[[ Data provided open ]]

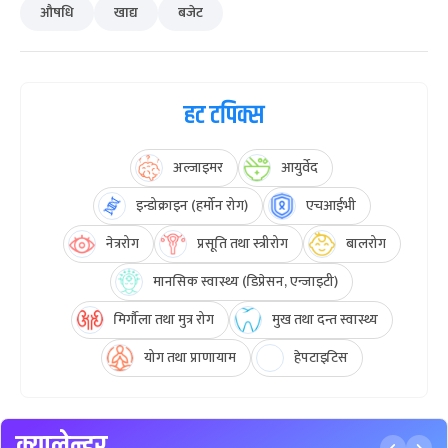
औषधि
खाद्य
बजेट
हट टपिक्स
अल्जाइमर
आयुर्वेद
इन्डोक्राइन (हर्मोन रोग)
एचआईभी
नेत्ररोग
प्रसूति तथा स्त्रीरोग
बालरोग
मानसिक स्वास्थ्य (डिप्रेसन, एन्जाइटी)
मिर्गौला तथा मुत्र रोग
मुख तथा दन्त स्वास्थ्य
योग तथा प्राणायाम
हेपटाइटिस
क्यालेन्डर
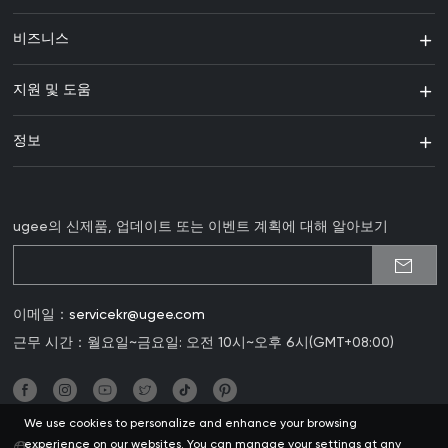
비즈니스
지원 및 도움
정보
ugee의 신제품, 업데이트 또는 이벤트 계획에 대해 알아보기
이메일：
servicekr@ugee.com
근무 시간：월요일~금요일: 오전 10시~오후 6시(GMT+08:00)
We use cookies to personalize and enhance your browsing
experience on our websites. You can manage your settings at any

[[ Data provided closed ]]
[[ Data provided open ]]

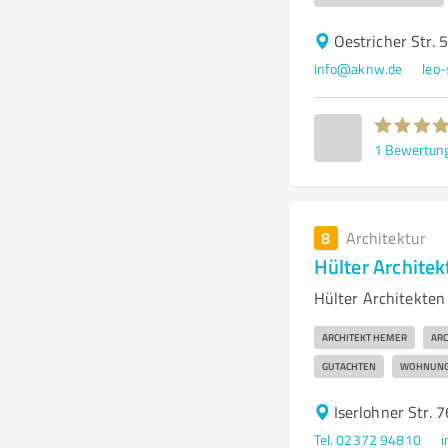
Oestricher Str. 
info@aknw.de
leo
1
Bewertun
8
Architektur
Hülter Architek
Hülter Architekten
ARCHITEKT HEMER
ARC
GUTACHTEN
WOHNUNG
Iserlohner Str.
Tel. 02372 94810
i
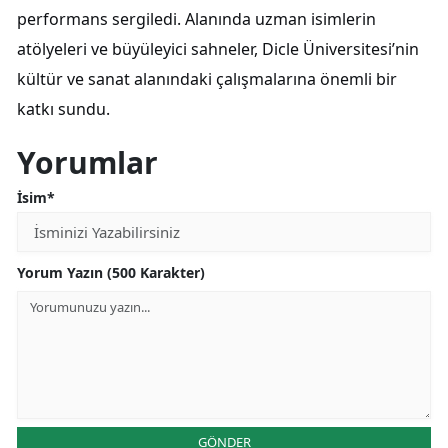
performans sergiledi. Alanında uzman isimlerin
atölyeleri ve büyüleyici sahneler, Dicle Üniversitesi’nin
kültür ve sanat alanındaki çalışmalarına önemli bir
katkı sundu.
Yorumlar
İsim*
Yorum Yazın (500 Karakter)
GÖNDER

[[ Data provided closed ]]

Search the entries for the word "Hülter" and pick out every line that holds it.

Hülter Architek
Hülter Architekten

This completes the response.